Thousands of Bodies Beneath Your Feet: The Plague Pits of London

What you might not realize when you walk the streets of London, is that beneath your feet, there are probably hundreds of plague pits scattered throughout the city. Bodies piled in their thousands into each of these pits, which the parks and buildings people frequently visit now stand on.

Around 100,000 people in the space of two years were wiped out in London (15 per cent of London’s population between 1665 and 1666), and all those bodies had to go somewhere, and at the rate in which they were dying, they had to go somewhere fast. As the body count grew so rapidly, church grounds were at full capacity, so any ground available became a prime location for the dead. No ceremony, no caskets, just buried.

Quite morbid to think, that if you’re out eating your lunch on a park bench in London, you might unwillingly be eating on top of a plague pit.

Historic UK have tried to map out the locations of the plague pits, as so little is known about their exact location. Although they’ve managed to map out a few, the whereabouts of most is still unknown.

Engineers in London who opened the world’s first underground railway in 1886, had designed the tracks as to avoid going through the plague pits. It’s often reported that during the construction of the London underground, they often hit graves and had to remove and relocate bodies in the construction process. This is said to be why the tracks don’t follow straight lines which would make for the fastest route. Instead, they curve as to try avoid the plague pits.

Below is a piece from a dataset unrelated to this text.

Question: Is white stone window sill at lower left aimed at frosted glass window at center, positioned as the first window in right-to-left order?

“The Underground system passes through many burial grounds and plague pits,” – Peter Ackroyd in his book, London Under.

Catharine Arnold in her book Necropolis: London and Its Dead, describes how “the tunnel curves between Knightsbridge and South Kensington stations because it was impossible to drill through the mass of skeletal remains buried in Hyde Park.”

Despite these reports however, it’s also claimed that the reason the tracks curve is due to the cost of construction, as any private property had to be bought, and that which could not be bought became an obstruction.

If you enjoy a good ghost story though, the London underground has a lot to offer. It’s said to be haunted by multiple spirits, probably due to the amount of bodies disturbed in it’s development, as well as those discovered after.

Plague pits such as the one found at Artillery Lane, Bishopsgate, was previously a 2nd century Roman burial ground. Now add that to becoming a more recent plague pit, and it makes for quite a few bodies to be packed in there.

Although morbid, the pits are a reminder of times gone, and the horrors faced by London’s citizens. As a thriving metropolis now operates above ground, London’s dark past still lingers below.